- _PROVIDED RECORDS_
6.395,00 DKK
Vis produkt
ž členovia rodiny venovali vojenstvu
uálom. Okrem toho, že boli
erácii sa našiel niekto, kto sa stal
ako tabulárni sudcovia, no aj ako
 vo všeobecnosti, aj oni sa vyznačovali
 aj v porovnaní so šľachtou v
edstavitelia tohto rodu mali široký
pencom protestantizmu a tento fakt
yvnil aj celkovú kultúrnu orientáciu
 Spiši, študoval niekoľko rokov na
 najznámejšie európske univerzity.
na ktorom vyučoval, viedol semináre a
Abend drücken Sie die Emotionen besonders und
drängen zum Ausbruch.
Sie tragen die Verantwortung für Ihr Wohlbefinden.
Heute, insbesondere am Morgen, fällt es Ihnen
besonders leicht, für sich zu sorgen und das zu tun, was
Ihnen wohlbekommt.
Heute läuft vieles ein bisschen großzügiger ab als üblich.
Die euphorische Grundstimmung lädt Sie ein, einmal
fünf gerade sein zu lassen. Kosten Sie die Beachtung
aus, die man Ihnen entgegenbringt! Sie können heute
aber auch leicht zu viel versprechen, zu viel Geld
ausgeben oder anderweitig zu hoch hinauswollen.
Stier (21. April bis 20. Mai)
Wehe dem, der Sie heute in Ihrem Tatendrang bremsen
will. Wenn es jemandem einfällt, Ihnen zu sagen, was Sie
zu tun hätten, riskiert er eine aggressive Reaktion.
--
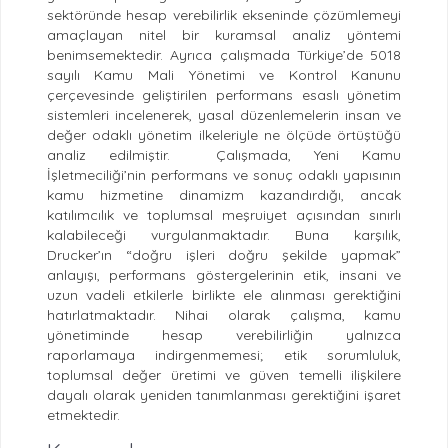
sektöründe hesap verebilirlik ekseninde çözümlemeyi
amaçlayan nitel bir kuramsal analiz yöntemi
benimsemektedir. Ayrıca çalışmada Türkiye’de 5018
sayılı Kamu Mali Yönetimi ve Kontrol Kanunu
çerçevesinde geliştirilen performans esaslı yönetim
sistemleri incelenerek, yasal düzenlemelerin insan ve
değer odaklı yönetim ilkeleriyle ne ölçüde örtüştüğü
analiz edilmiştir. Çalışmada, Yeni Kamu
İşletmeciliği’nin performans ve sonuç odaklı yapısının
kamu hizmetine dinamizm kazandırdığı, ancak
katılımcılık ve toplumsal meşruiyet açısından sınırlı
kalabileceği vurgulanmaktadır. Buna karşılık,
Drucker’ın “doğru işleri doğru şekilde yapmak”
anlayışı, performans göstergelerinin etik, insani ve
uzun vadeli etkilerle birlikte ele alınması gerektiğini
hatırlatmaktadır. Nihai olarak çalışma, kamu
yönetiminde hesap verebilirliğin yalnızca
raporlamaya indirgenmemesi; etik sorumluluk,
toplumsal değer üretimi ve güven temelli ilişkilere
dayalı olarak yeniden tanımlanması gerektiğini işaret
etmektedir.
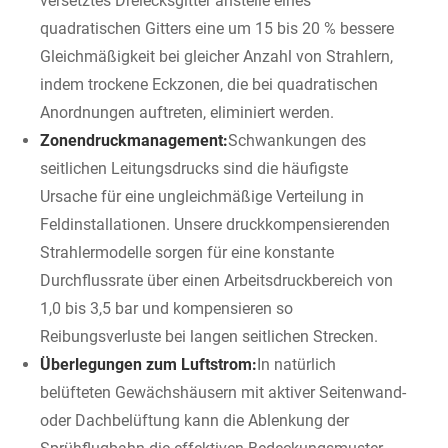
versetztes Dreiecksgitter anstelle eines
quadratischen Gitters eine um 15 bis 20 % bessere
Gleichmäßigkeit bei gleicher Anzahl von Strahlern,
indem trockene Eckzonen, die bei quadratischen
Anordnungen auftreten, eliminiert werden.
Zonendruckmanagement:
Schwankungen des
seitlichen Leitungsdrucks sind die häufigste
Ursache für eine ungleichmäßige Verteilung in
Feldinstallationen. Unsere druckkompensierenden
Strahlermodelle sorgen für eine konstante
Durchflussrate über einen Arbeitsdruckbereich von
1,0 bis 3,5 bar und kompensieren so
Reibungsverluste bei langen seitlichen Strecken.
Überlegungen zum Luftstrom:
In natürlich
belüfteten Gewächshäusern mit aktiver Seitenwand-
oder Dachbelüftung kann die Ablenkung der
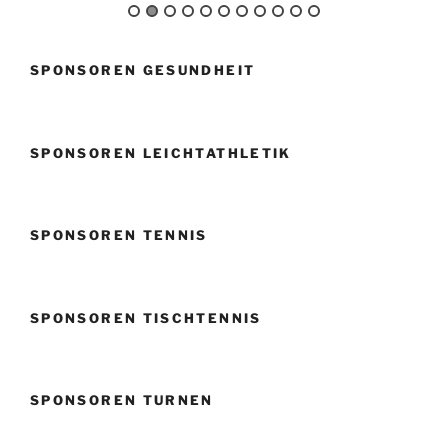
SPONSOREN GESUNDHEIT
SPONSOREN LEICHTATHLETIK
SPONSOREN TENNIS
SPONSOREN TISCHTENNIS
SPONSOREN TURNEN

- _YOUR OBJECTIVE_
Go back to the listing above and reproduce, exactly, the stretch from the line bearing "amaçlayan nitel bir kuramsal analiz yöntemi" through the line bearing "SPONSOREN TURNEN", without its pictures.

- _RESULT OF THIS TASK_
amaçlayan nitel bir kuramsal analiz yöntemi
benimsemektedir. Ayrıca çalışmada Türkiye’de 5018
sayılı Kamu Mali Yönetimi ve Kontrol Kanunu
çerçevesinde geliştirilen performans esaslı yönetim
sistemleri incelenerek, yasal düzenlemelerin insan ve
değer odaklı yönetim ilkeleriyle ne ölçüde örtüştüğü
analiz edilmiştir. Çalışmada, Yeni Kamu
İşletmeciliği’nin performans ve sonuç odaklı yapısının
kamu hizmetine dinamizm kazandırdığı, ancak
katılımcılık ve toplumsal meşruiyet açısından sınırlı
kalabileceği vurgulanmaktadır. Buna karşılık,
Drucker’ın “doğru işleri doğru şekilde yapmak”
anlayışı, performans göstergelerinin etik, insani ve
uzun vadeli etkilerle birlikte ele alınması gerektiğini
hatırlatmaktadır. Nihai olarak çalışma, kamu
yönetiminde hesap verebilirliğin yalnızca
raporlamaya indirgenmemesi; etik sorumluluk,
toplumsal değer üretimi ve güven temelli ilişkilere
dayalı olarak yeniden tanımlanması gerektiğini işaret
etmektedir.
versetztes Dreiecksgitter anstelle eines
quadratischen Gitters eine um 15 bis 20 % bessere
Gleichmäßigkeit bei gleicher Anzahl von Strahlern,
indem trockene Eckzonen, die bei quadratischen
Anordnungen auftreten, eliminiert werden.
Zonendruckmanagement:
Schwankungen des
seitlichen Leitungsdrucks sind die häufigste
Ursache für eine ungleichmäßige Verteilung in
Feldinstallationen. Unsere druckkompensierenden
Strahlermodelle sorgen für eine konstante
Durchflussrate über einen Arbeitsdruckbereich von
1,0 bis 3,5 bar und kompensieren so
Reibungsverluste bei langen seitlichen Strecken.
Überlegungen zum Luftstrom:
In natürlich
belüfteten Gewächshäusern mit aktiver Seitenwand-
oder Dachbelüftung kann die Ablenkung der
SPONSOREN GESUNDHEIT
SPONSOREN LEICHTATHLETIK
SPONSOREN TENNIS
SPONSOREN TISCHTENNIS
SPONSOREN TURNEN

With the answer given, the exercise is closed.